似刻意应和着他的话,四面八方传来数不清的兽吼,尖锐刺耳。
“……抱歉,我闭嘴。”褚峻宁讪讪。
“也怪不得你。”邵寄霜扫视着周围,抽空安慰一句后,沉声道:“雾气昏暗,大家不要乱走,一旦分开,说不定会遇到什么。”
“我们一人一片。”岁岁想了想,窸窸窣窣从九春盏镯里掏出几片狭长的叶子:“这是先前血血掉落的叶子,我捡了些还算完整的收了起来。”
“你们拿着,这样血血就能找到你们的位置了。”岁岁圆眼睛晶晶亮:“这样,大家就不用那么紧绷了。”
“好。”邵寄霜强行压下搓搓毛团团小脸蛋的冲动,接过叶子后迅速分给虞鸿泽和褚峻宁:“我们继续沿着这条路往前走。这种铺得极好的青石板路一般都是通向城中重要建筑的,若是我们走错了方向,那也是朝城门走去。”
“唰——”
岁岁指挥着莹血藤将扑过来的灰黑妖兽扫落,咕哝道:“如今传不出去讯息,我觉得哪怕我们到了城门,恐怕看到的也是结界阵法什么的,根本走不出去。还是把我们引到些重要的建筑里吧,至少我们得弄清楚这是哪里,又发生了什么事吧?”
褚峻宁想了想,觉得有些道理,就连虞鸿泽也没有反驳。
“唠归唠,可别忘了手里的活。”邵寄霜避开溅起的妖兽血,干净利落地抽出长剑,提醒道:“这些妖兽速度很快,小心些。”
“是山榕兽。”虞鸿泽警惕地环视四周,跟着大家一起慢慢往前走:“它们喜群居,善幻术。想来我们之前陷入的幻境就是它们搞得鬼。”
“唉。”岁岁叹了口气,脑袋顶上仿佛有一双无形的毛耳朵塌塌下去:“山榕兽一向生活在废弃城池中,以死气为食,如今这里这么多山榕兽……”
众人沉默下去。
“尽我们所能吧。”明明是岁岁先提出来的,可是此时,也是岁岁先笑起来,眉眼弯弯,明媚而天真:“尽力而为,日后总不至于后悔。”
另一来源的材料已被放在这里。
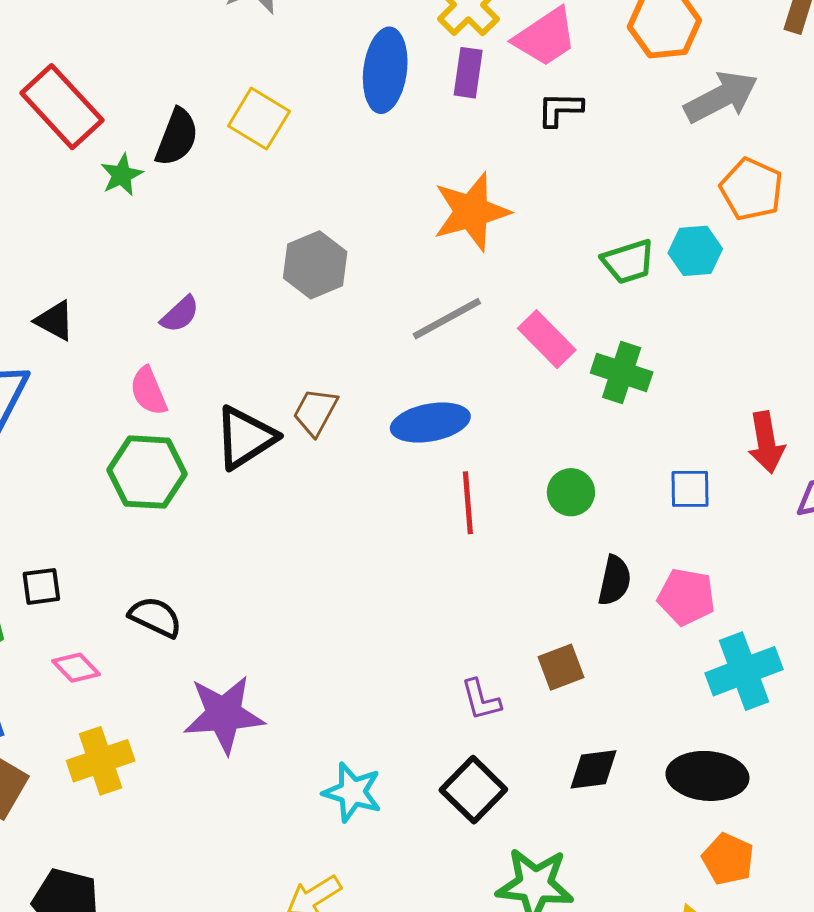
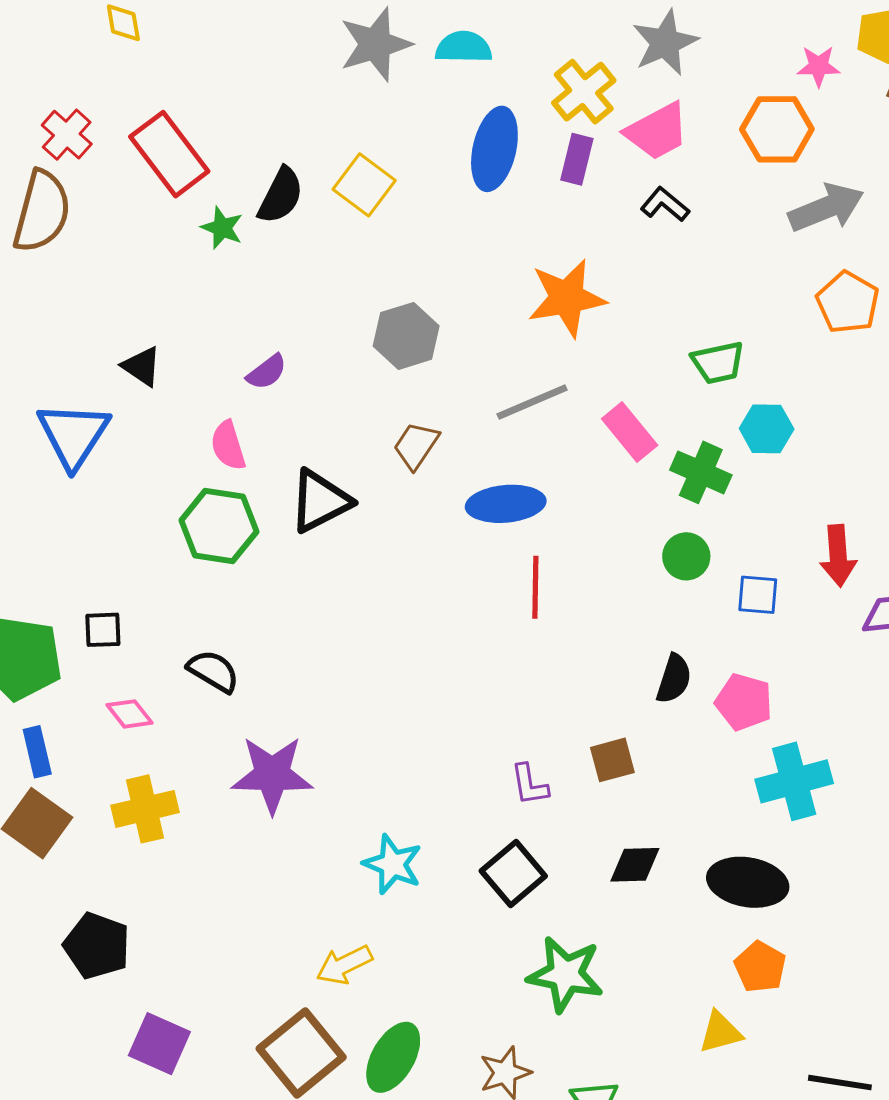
black L-shape: (560, 109) -> (665, 204), turned 33
green star: (122, 175) -> (222, 228), turned -30
cyan hexagon: (695, 251) -> (767, 429), moved
brown trapezoid: (315, 412) -> (416, 445), moved
green circle: (571, 492) -> (686, 556), moved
邵寄霜血瞳直视着那双纯稚的黑圆眼眸,忍不住也笑了:“有道理。”
他这边忙着和岁岁说话,手上动作却也没放松,一剑斩了只偷袭的山榕兽头颅。
不过,一旁的褚峻宁本就比邵寄霜和虞鸿泽小上几岁,方才又忙着看岁岁可爱的小脸,一时疏忽,被溅起的鲜血扑了满脸。
“……”
岁岁正襟危坐,不敢再开口了。
在严肃中带着几分欢快的氛围中,伴随着山榕兽尖锐的吼叫和接连不断的袭击,岁岁他们终于看到了一座三层宫殿。
岁岁松了口气,身下黑色大狗的步伐也轻松起来。
袭击他们的山榕兽众多,不仅有筑基期的,也有金丹期的。
要不是碧叶金丝桃和莹血藤都是金丹中期修为,再加上他们每个人都不是普通的清妙宗弟子,身上被师长们塞满了保命灵器,恐怕就要折在半路上了。
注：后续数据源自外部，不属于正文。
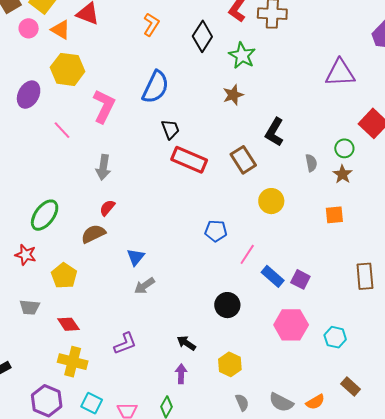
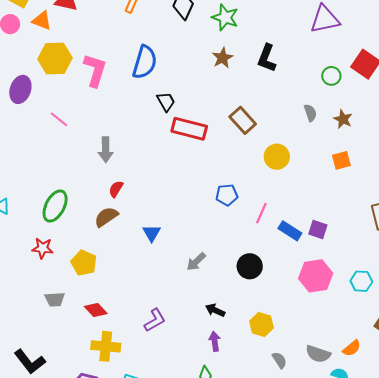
pink L-shape: (104, 106) -> (95, 70), moved
black L-shape: (274, 132) -> (267, 58), moved
green circle: (344, 148) -> (331, 76), moved
gray arrow: (145, 286) -> (196, 262), moved

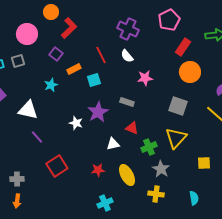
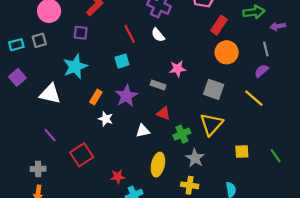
purple square: (56, 54) -> (81, 33), turned -32
orange rectangle: (74, 69) -> (96, 97), moved, turned -32
pink star: (145, 78) -> (178, 69), moved
cyan star: (51, 85) -> (75, 67), size x1.6
white star: (76, 123) -> (106, 119), moved
purple line: (37, 137) -> (50, 135), moved
red star: (98, 170) -> (118, 177), moved
yellow ellipse: (127, 175) -> (158, 165), turned 40

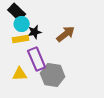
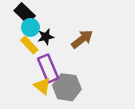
yellow rectangle: (21, 39) -> (29, 45), turned 56
yellow triangle: (20, 74) -> (42, 86), moved, turned 42

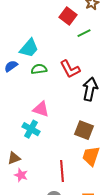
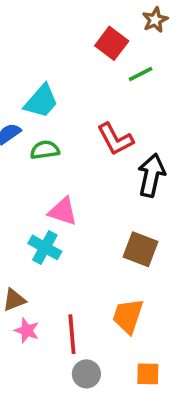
green semicircle: (39, 69) -> (45, 150), moved
orange trapezoid: (91, 156) -> (128, 316), moved
red line: (62, 171) -> (72, 334), moved

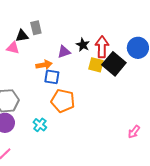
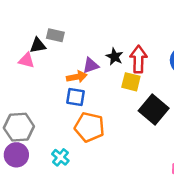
gray rectangle: (36, 28) -> (55, 35), turned -64
black square: (114, 64) -> (154, 110), moved
orange arrow: (44, 65) -> (77, 77), moved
“希望里面再没有什么危险了……”顶着被袖子擦了几下后糊满整张脸的血迹,褚峻宁叹息。
岁岁眨巴了下圆眼睛,一股不详的预感升了起来:“褚峻宁……要不你还是不说话了?”
褚峻宁看着奶乖奶乖期盼地望着他的崽,一噎:“好吧。”
“你能不能捏个祛尘诀?”虞鸿泽上前推开殿门,不忘嫌弃:“一脸妖兽血,你也不嫌腥。”
“我不会祛尘诀。”褚峻宁和他姐姐如出一辙的褐眸不好意思地垂下:“我对法术什么的总是一头雾水,所以家里才把我塞给我姐,让我跟着她,成了体修。”
岁岁瞄了眼他手里黑黝黝的大刀,若有所思。
“好了,进来吧。”虞鸿泽甩出几枚玉符布下阵法,看着殿内亮起来,也没察觉出什么危险才说道。
岁岁他们进到殿里,将殿门拉上,等殿门和门框间只余一条窄窄的缝隙时,在外面挡住山榕兽的碧叶金丝桃和莹血藤瞬间化作两道灵光,钻进殿内。
“嘭——”
殿门重重合上,褚峻宁立即扔出一条色彩绚烂的璎珞圈,璎珞圈浮在半空,散发出绚烂柔和的光芒,将被山榕兽撞得摇晃的殿门加固。
“好了。”褚峻宁松了口气:“这条璎珞圈是苍梧道君送我的,我虽然没用过,但既然是苍梧道君送的,必然比我姐姐送的东西可靠多了。”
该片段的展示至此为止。